8. The Council for Regulatory Reform has recently issued its interim report on deregulation. The report focuses mainly on the need for reform in social services where deregulation has been slow. The Council’s report recommends measures to encourage private sector involvement in the management of hospitals and other medical facilities, and further deregulation in the elderly and child care sectors to permit greater private sector service provision. It also proposes measures to revitalize the real estate market, as called for in the government’s April economic package, including the systematic disclosure of real estate transaction prices to increase transparency and liquidity in the market. The Council has proposed that the reforms it has identified be completed within three years.

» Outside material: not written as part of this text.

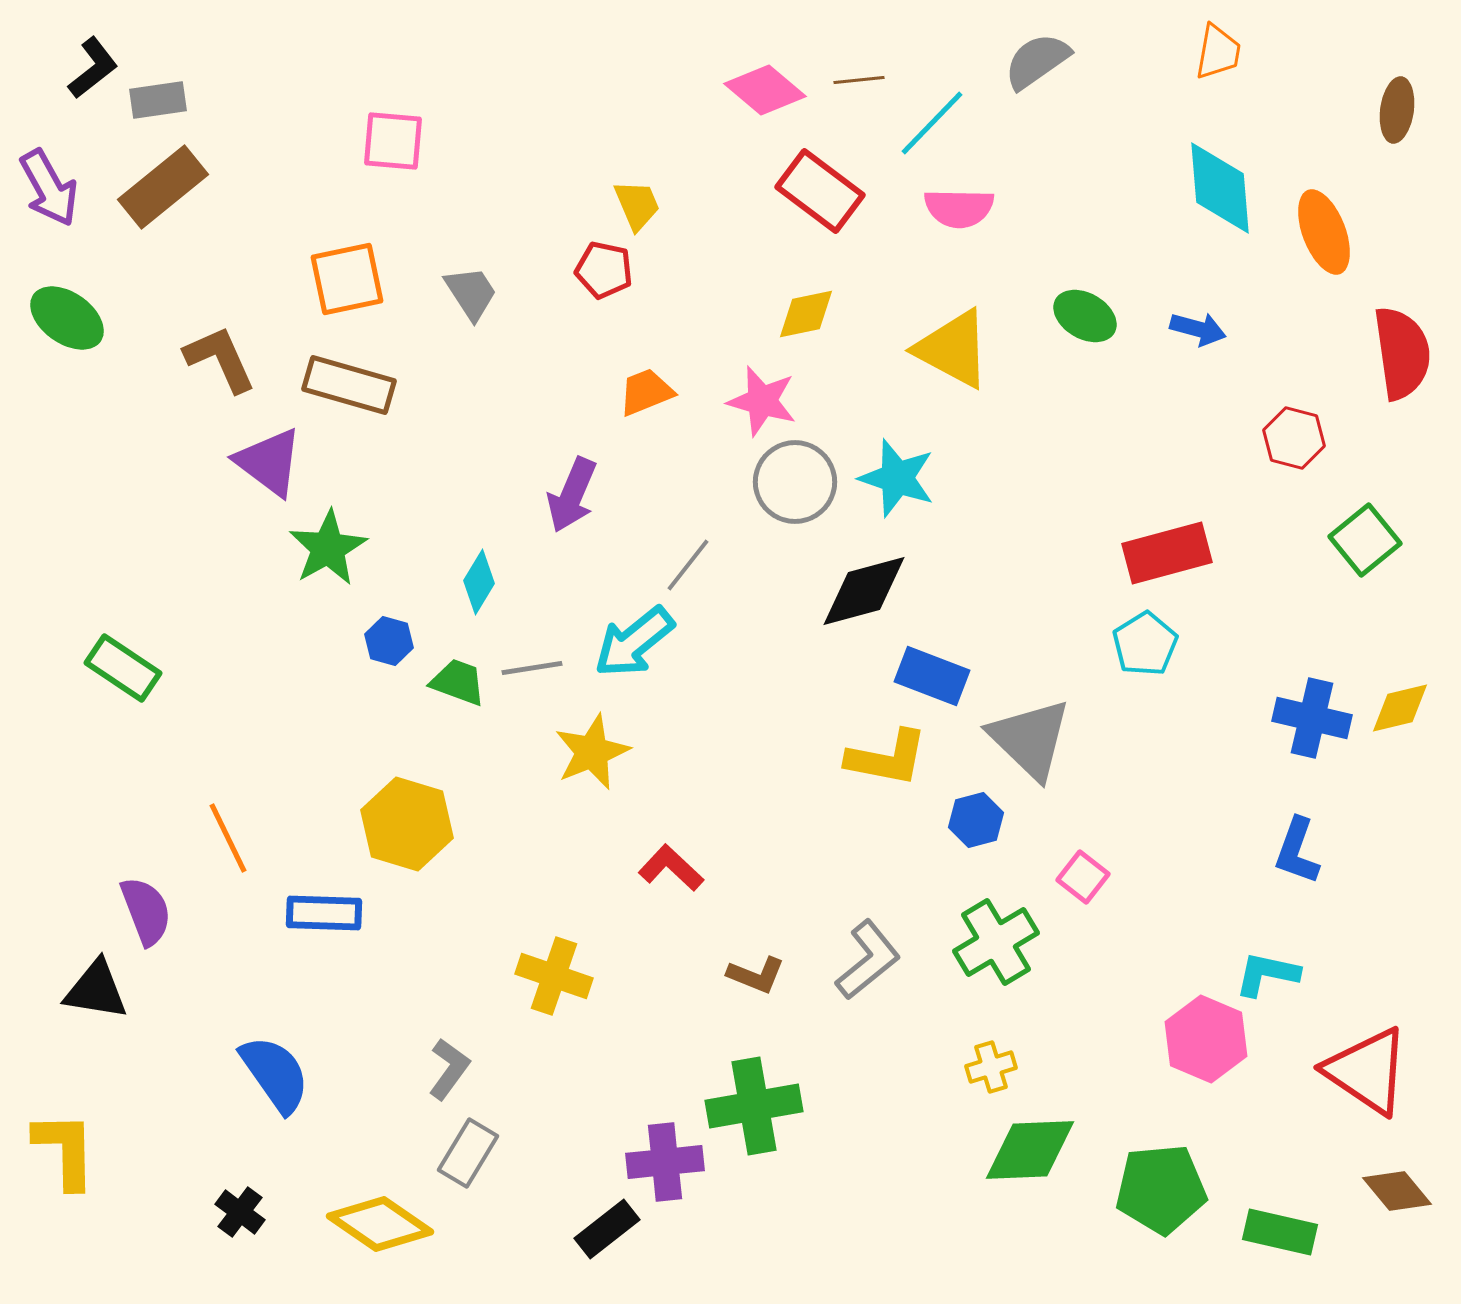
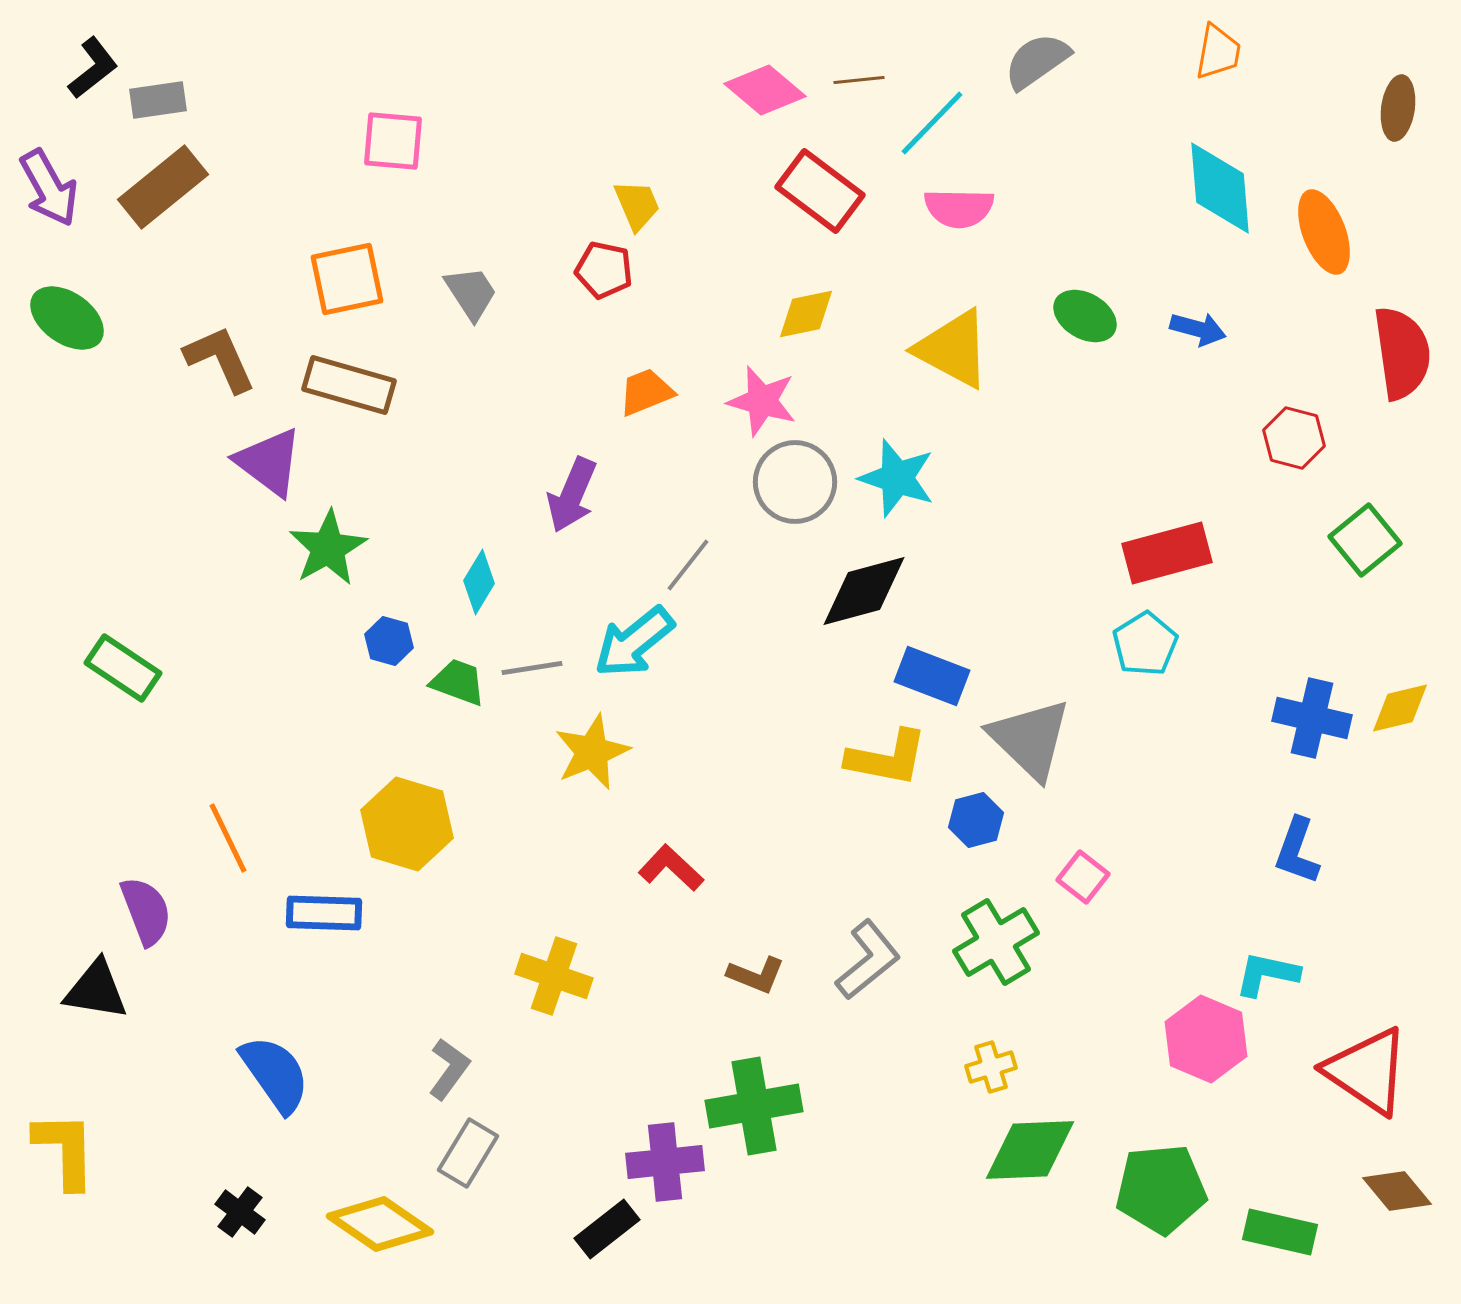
brown ellipse at (1397, 110): moved 1 px right, 2 px up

9. Equity and bond markets have weakened in recent weeks. Concerns about the worsening economic outlook have undermined sentiment in the equity market. The Nikkei and Topix have both fallen by 8½ percent over the past month. The bond market has also weakened, with yields on 10-year government bonds rising by around 20 basis points to 1.35 percent. The yen has remained broadly unchanged against the U.S. dollar (at ¥124.8/$) and in nominal effective terms.